Different mechanisms can contribute to the plastic deformation of materials. In this work we focus our attention on plastic deformation by dislocation slip and phase transformations. These mechanisms are often alternative and competing for different materials under different loading conditions described by stress level, strain rate and temperature. Two illustrative examples for competing mechanisms of dislocation-based plasticity and austenite-martensite transformation-induced plastic deformation will be given:

(i) A continuum model for transformation induced plasticity (TRIP) steels based on the well-known work of Olson and Cohen [1] is modified in the following aspect: a dislocation mechanism based crystal plasticity approach calculates local stress and plastic shear in each slip system of face centered cubic (FCC) austenite. Thus, we estimate the shear band intersections and calculate the resulting martensite nucleation probability. To calculate the macroscopic material properties we make use of a micromechanical approach, by setting up a representative volume element (RVE) in which all phases are represented by their correct volume concentration and morphology. Consequently, the properties of the RVE can be homogenized to yield the macroscopic mechanical properties that result from the given microstructure.

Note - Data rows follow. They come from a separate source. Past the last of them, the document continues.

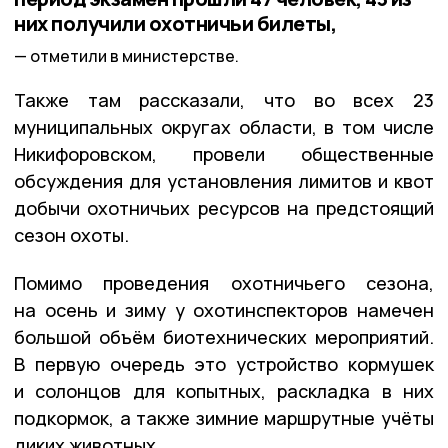
них получили охотничьи билеты,
отметили в министерстве.
Также там рассказали, что во всех 23
муниципальных округах области, в том числе
Никифоровском, провели общественные
обсуждения для установления лимитов и квот
добычи охотничьих ресурсов на предстоящий
сезон охоты.
Помимо проведения охотничьего сезона,
на осень и зиму у охотинспекторов намечен
большой объём биотехнических мероприятий.
В первую очередь это устройство кормушек
и солонцов для копытных, раскладка в них
подкормок, а также зимние маршрутные учёты
диких животных.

(ii) With an atomistic model for shape memory alloys (SMA) the competition between dislocation-based transformation of the austenite and the austenite-martensite transformation that is the origin of the shape memory effect can be studied without any assumptions on such processes. Different loading scenarios reveal that dislocation-based deformation occurs preferentially for deformation along certain crystallographic axes. However, it is also observed that dislocations can stabilize the martensite due to their eigenstress field.